*REQUIRED WORK:* Please show each line of the listing where "Total" is present.

EXERCISE INPUTS START

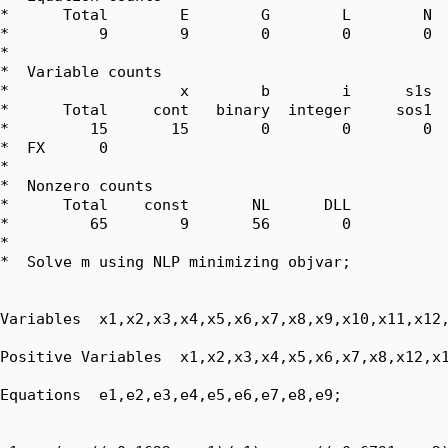
*      Total        E        G        L        N  
*          9        9        0        0        0  
*  

*  Variable counts

*                   x        b        i      s1s  
*      Total     cont   binary  integer     sos1  
*         15       15        0        0        0  
*  FX      0

*  

*  Nonzero counts

*      Total    const       NL      DLL

*         65        9       56        0

*

*  Solve m using NLP minimizing objvar;

Variables  x1,x2,x3,x4,x5,x6,x7,x8,x9,x10,x11,x12,
Positive Variables  x1,x2,x3,x4,x5,x6,x7,x8,x12,x1
Equations  e1,e2,e3,e4,e5,e6,e7,e8,e9;
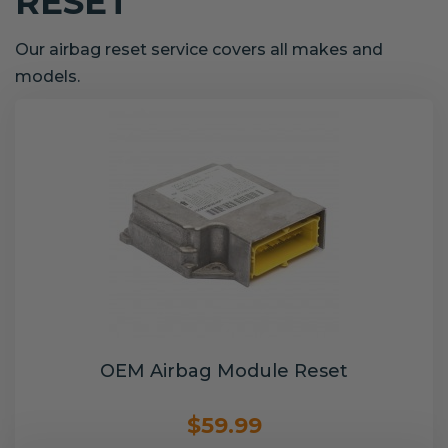
RESET
Our airbag reset service covers all makes and
models.
OEM Airbag Module Reset
$59.99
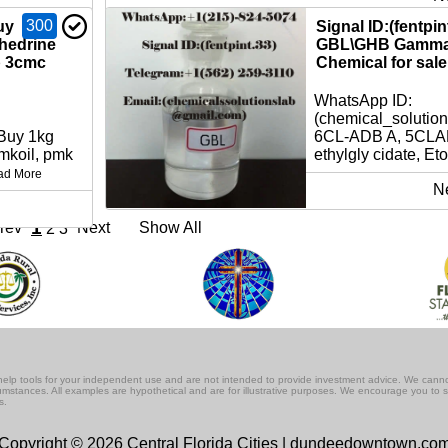
300
uy
Signal ID:(fentpi
hedrine
GBL\GHB Gamma 
p 3cmc
Chemical for sale 
WhatsApp ID:
(chemical_solutio
 Buy 1kg
6CL-ADB A, 5CLAD
koil, pmk
ethylgly cidate, Eto
ad More
N
1
rev
Next
Show All
2
3
lf-help tools for your independent use and are not intended to provide investment advice. We cann
rcumstances. All examples are hypothetical and are for illustrative purposes. We encourage you to 
s.
Copyright © 2026 Central Florida Cities | dundeedowntown.co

EXERCISE INPUTS END

*SOLVED PROBLEM:*
*      Total        E        G        L        N  
*      Total     cont   binary  integer     sos1  
*      Total    const       NL      DLL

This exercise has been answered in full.